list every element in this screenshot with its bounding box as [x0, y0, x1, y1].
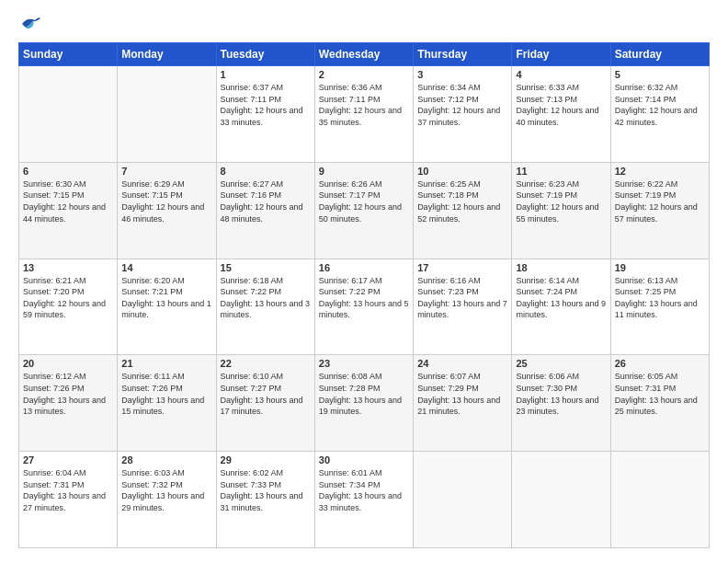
day-info: Sunrise: 6:27 AM Sunset: 7:16 PM Dayligh… — [221, 178, 311, 224]
day-info: Sunrise: 6:29 AM Sunset: 7:15 PM Dayligh… — [121, 178, 211, 224]
day-number: 28 — [121, 454, 211, 465]
calendar-row: 27Sunrise: 6:04 AM Sunset: 7:31 PM Dayli… — [19, 452, 710, 548]
day-info: Sunrise: 6:20 AM Sunset: 7:21 PM Dayligh… — [121, 275, 211, 321]
calendar-table: SundayMondayTuesdayWednesdayThursdayFrid… — [18, 42, 710, 548]
day-number: 10 — [417, 166, 507, 177]
calendar-cell: 15Sunrise: 6:18 AM Sunset: 7:22 PM Dayli… — [216, 259, 314, 355]
calendar-cell: 24Sunrise: 6:07 AM Sunset: 7:29 PM Dayli… — [414, 355, 512, 452]
day-info: Sunrise: 6:37 AM Sunset: 7:11 PM Dayligh… — [221, 82, 311, 128]
day-info: Sunrise: 6:05 AM Sunset: 7:31 PM Dayligh… — [615, 371, 705, 417]
calendar-cell: 3Sunrise: 6:34 AM Sunset: 7:12 PM Daylig… — [414, 66, 512, 163]
calendar-cell: 29Sunrise: 6:02 AM Sunset: 7:33 PM Dayli… — [216, 452, 314, 548]
day-info: Sunrise: 6:14 AM Sunset: 7:24 PM Dayligh… — [516, 275, 606, 321]
weekday-header-wednesday: Wednesday — [314, 43, 413, 66]
calendar-row: 13Sunrise: 6:21 AM Sunset: 7:20 PM Dayli… — [19, 259, 710, 355]
day-info: Sunrise: 6:22 AM Sunset: 7:19 PM Dayligh… — [615, 178, 705, 224]
calendar-cell: 19Sunrise: 6:13 AM Sunset: 7:25 PM Dayli… — [610, 259, 709, 355]
day-number: 4 — [516, 69, 606, 80]
calendar-cell: 12Sunrise: 6:22 AM Sunset: 7:19 PM Dayli… — [610, 162, 709, 259]
calendar-cell: 17Sunrise: 6:16 AM Sunset: 7:23 PM Dayli… — [414, 259, 512, 355]
day-number: 14 — [121, 262, 211, 273]
day-info: Sunrise: 6:32 AM Sunset: 7:14 PM Dayligh… — [615, 82, 705, 128]
weekday-header-saturday: Saturday — [610, 43, 709, 66]
day-number: 24 — [417, 358, 507, 369]
day-info: Sunrise: 6:30 AM Sunset: 7:15 PM Dayligh… — [23, 178, 113, 224]
calendar-cell: 25Sunrise: 6:06 AM Sunset: 7:30 PM Dayli… — [512, 355, 610, 452]
day-number: 19 — [615, 262, 705, 273]
day-number: 6 — [23, 166, 113, 177]
day-info: Sunrise: 6:12 AM Sunset: 7:26 PM Dayligh… — [23, 371, 113, 417]
day-info: Sunrise: 6:07 AM Sunset: 7:29 PM Dayligh… — [417, 371, 507, 417]
day-number: 17 — [417, 262, 507, 273]
calendar-cell — [118, 66, 216, 163]
day-info: Sunrise: 6:18 AM Sunset: 7:22 PM Dayligh… — [221, 275, 311, 321]
day-info: Sunrise: 6:16 AM Sunset: 7:23 PM Dayligh… — [417, 275, 507, 321]
calendar-cell: 9Sunrise: 6:26 AM Sunset: 7:17 PM Daylig… — [314, 162, 413, 259]
day-number: 26 — [615, 358, 705, 369]
calendar-cell: 4Sunrise: 6:33 AM Sunset: 7:13 PM Daylig… — [512, 66, 610, 163]
day-info: Sunrise: 6:02 AM Sunset: 7:33 PM Dayligh… — [221, 467, 311, 513]
page: SundayMondayTuesdayWednesdayThursdayFrid… — [0, 0, 728, 563]
day-number: 16 — [319, 262, 409, 273]
calendar-cell: 8Sunrise: 6:27 AM Sunset: 7:16 PM Daylig… — [216, 162, 314, 259]
calendar-cell: 16Sunrise: 6:17 AM Sunset: 7:22 PM Dayli… — [314, 259, 413, 355]
day-number: 22 — [221, 358, 311, 369]
day-number: 11 — [516, 166, 606, 177]
logo — [18, 15, 42, 33]
day-info: Sunrise: 6:34 AM Sunset: 7:12 PM Dayligh… — [417, 82, 507, 128]
calendar-cell — [414, 452, 512, 548]
day-info: Sunrise: 6:11 AM Sunset: 7:26 PM Dayligh… — [121, 371, 211, 417]
weekday-header-sunday: Sunday — [19, 43, 118, 66]
calendar-cell: 7Sunrise: 6:29 AM Sunset: 7:15 PM Daylig… — [118, 162, 216, 259]
day-info: Sunrise: 6:13 AM Sunset: 7:25 PM Dayligh… — [615, 275, 705, 321]
calendar-cell — [512, 452, 610, 548]
calendar-cell: 13Sunrise: 6:21 AM Sunset: 7:20 PM Dayli… — [19, 259, 118, 355]
day-number: 8 — [221, 166, 311, 177]
calendar-cell — [610, 452, 709, 548]
day-info: Sunrise: 6:23 AM Sunset: 7:19 PM Dayligh… — [516, 178, 606, 224]
logo-bird-icon — [20, 15, 42, 33]
header — [18, 15, 710, 33]
day-number: 25 — [516, 358, 606, 369]
day-number: 1 — [221, 69, 311, 80]
weekday-header-friday: Friday — [512, 43, 610, 66]
calendar-cell: 28Sunrise: 6:03 AM Sunset: 7:32 PM Dayli… — [118, 452, 216, 548]
day-info: Sunrise: 6:21 AM Sunset: 7:20 PM Dayligh… — [23, 275, 113, 321]
day-number: 21 — [121, 358, 211, 369]
day-number: 3 — [417, 69, 507, 80]
calendar-row: 20Sunrise: 6:12 AM Sunset: 7:26 PM Dayli… — [19, 355, 710, 452]
calendar-cell: 2Sunrise: 6:36 AM Sunset: 7:11 PM Daylig… — [314, 66, 413, 163]
weekday-header-monday: Monday — [118, 43, 216, 66]
day-info: Sunrise: 6:25 AM Sunset: 7:18 PM Dayligh… — [417, 178, 507, 224]
day-info: Sunrise: 6:04 AM Sunset: 7:31 PM Dayligh… — [23, 467, 113, 513]
day-number: 18 — [516, 262, 606, 273]
day-info: Sunrise: 6:01 AM Sunset: 7:34 PM Dayligh… — [319, 467, 409, 513]
day-number: 29 — [221, 454, 311, 465]
day-number: 7 — [121, 166, 211, 177]
calendar-row: 6Sunrise: 6:30 AM Sunset: 7:15 PM Daylig… — [19, 162, 710, 259]
day-number: 12 — [615, 166, 705, 177]
day-number: 20 — [23, 358, 113, 369]
day-info: Sunrise: 6:06 AM Sunset: 7:30 PM Dayligh… — [516, 371, 606, 417]
day-info: Sunrise: 6:03 AM Sunset: 7:32 PM Dayligh… — [121, 467, 211, 513]
day-number: 9 — [319, 166, 409, 177]
day-number: 27 — [23, 454, 113, 465]
calendar-cell: 22Sunrise: 6:10 AM Sunset: 7:27 PM Dayli… — [216, 355, 314, 452]
weekday-header-row: SundayMondayTuesdayWednesdayThursdayFrid… — [19, 43, 710, 66]
calendar-cell: 14Sunrise: 6:20 AM Sunset: 7:21 PM Dayli… — [118, 259, 216, 355]
calendar-cell: 10Sunrise: 6:25 AM Sunset: 7:18 PM Dayli… — [414, 162, 512, 259]
day-number: 15 — [221, 262, 311, 273]
day-info: Sunrise: 6:08 AM Sunset: 7:28 PM Dayligh… — [319, 371, 409, 417]
calendar-cell: 11Sunrise: 6:23 AM Sunset: 7:19 PM Dayli… — [512, 162, 610, 259]
calendar-cell: 23Sunrise: 6:08 AM Sunset: 7:28 PM Dayli… — [314, 355, 413, 452]
calendar-cell: 21Sunrise: 6:11 AM Sunset: 7:26 PM Dayli… — [118, 355, 216, 452]
calendar-cell: 1Sunrise: 6:37 AM Sunset: 7:11 PM Daylig… — [216, 66, 314, 163]
calendar-header: SundayMondayTuesdayWednesdayThursdayFrid… — [19, 43, 710, 66]
calendar-cell: 26Sunrise: 6:05 AM Sunset: 7:31 PM Dayli… — [610, 355, 709, 452]
day-info: Sunrise: 6:36 AM Sunset: 7:11 PM Dayligh… — [319, 82, 409, 128]
calendar-cell — [19, 66, 118, 163]
day-number: 30 — [319, 454, 409, 465]
calendar-cell: 27Sunrise: 6:04 AM Sunset: 7:31 PM Dayli… — [19, 452, 118, 548]
calendar-row: 1Sunrise: 6:37 AM Sunset: 7:11 PM Daylig… — [19, 66, 710, 163]
calendar-body: 1Sunrise: 6:37 AM Sunset: 7:11 PM Daylig… — [19, 66, 710, 548]
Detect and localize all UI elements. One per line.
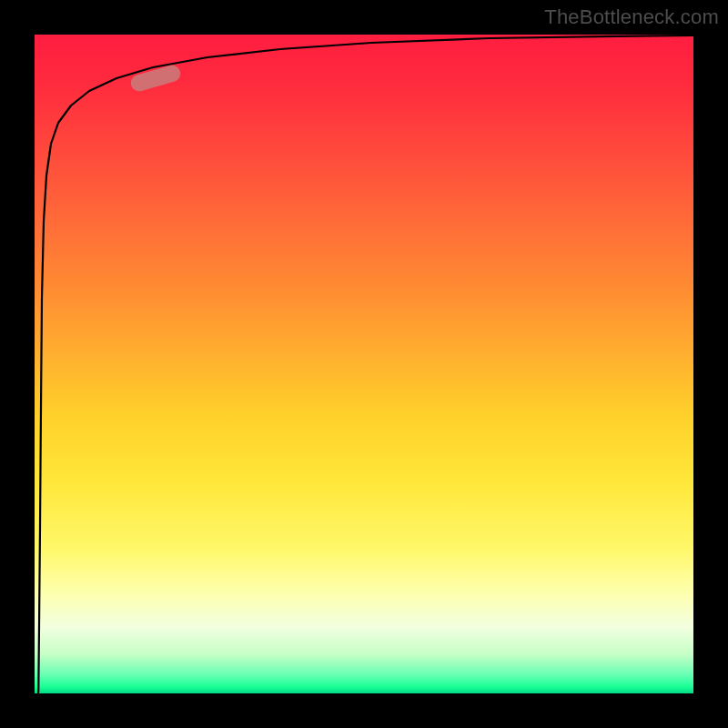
curve-path bbox=[38, 35, 693, 693]
chart-frame: TheBottleneck.com bbox=[0, 0, 728, 728]
plot-area bbox=[35, 35, 693, 693]
curve-layer bbox=[35, 35, 693, 693]
attribution-label: TheBottleneck.com bbox=[544, 5, 719, 29]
·····
# What the task asks
Copy all lines of the listing above that contain the string "SundayMondayTuesdayWednesdayThursdayFrid".

# Exercise answer
calendar-table: SundayMondayTuesdayWednesdayThursdayFrid… — [18, 42, 710, 548]
page: SundayMondayTuesdayWednesdayThursdayFrid… — [0, 0, 728, 563]
weekday-header-row: SundayMondayTuesdayWednesdayThursdayFrid… — [19, 43, 710, 66]
calendar-header: SundayMondayTuesdayWednesdayThursdayFrid… — [19, 43, 710, 66]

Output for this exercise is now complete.